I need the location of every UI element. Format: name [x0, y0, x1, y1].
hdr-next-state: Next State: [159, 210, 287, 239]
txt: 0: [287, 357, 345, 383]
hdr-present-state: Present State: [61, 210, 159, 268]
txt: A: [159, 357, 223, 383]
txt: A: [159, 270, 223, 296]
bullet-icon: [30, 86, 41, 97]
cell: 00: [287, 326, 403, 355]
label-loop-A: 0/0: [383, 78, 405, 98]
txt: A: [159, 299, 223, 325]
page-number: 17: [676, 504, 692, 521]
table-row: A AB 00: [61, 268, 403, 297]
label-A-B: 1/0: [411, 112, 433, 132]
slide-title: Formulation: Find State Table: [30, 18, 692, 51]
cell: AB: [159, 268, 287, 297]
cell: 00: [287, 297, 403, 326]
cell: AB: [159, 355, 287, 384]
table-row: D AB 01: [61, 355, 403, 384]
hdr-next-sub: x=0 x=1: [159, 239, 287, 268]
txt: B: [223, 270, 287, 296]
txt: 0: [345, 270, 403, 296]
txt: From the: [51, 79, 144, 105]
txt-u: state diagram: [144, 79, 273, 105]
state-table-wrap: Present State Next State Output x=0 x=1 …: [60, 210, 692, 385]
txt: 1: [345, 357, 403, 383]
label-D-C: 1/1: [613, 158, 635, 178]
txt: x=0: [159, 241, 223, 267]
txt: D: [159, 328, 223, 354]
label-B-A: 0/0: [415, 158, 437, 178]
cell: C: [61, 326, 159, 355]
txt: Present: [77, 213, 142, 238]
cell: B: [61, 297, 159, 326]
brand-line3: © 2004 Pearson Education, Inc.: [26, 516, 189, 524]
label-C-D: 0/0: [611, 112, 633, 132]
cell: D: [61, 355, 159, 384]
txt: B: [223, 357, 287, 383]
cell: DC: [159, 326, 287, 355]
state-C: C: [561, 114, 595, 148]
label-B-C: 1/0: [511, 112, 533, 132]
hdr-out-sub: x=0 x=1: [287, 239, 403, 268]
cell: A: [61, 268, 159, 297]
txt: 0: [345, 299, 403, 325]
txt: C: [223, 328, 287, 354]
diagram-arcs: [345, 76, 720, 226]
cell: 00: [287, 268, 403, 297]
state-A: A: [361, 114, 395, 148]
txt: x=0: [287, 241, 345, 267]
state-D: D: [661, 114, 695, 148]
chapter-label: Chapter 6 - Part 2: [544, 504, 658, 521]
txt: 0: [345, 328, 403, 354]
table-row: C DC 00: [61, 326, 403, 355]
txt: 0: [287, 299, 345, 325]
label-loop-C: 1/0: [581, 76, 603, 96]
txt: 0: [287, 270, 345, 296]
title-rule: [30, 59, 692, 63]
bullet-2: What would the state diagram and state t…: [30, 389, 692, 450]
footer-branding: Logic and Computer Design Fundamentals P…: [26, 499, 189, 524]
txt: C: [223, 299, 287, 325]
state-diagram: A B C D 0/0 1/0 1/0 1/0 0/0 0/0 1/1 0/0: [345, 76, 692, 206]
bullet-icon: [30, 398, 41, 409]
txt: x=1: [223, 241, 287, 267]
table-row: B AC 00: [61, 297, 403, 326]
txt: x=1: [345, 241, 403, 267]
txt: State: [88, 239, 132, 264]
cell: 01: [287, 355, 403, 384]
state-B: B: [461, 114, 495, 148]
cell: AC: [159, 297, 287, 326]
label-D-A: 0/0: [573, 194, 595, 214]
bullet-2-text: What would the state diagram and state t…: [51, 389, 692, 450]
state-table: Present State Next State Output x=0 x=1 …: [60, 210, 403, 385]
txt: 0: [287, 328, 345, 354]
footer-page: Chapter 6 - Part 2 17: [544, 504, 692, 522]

*Problem to work on:* Lines with the word "footer" in them should be copied from the preceding records.

*Response below:*
footer-branding: Logic and Computer Design Fundamentals P…: [26, 499, 189, 524]
footer-page: Chapter 6 - Part 2 17: [544, 504, 692, 522]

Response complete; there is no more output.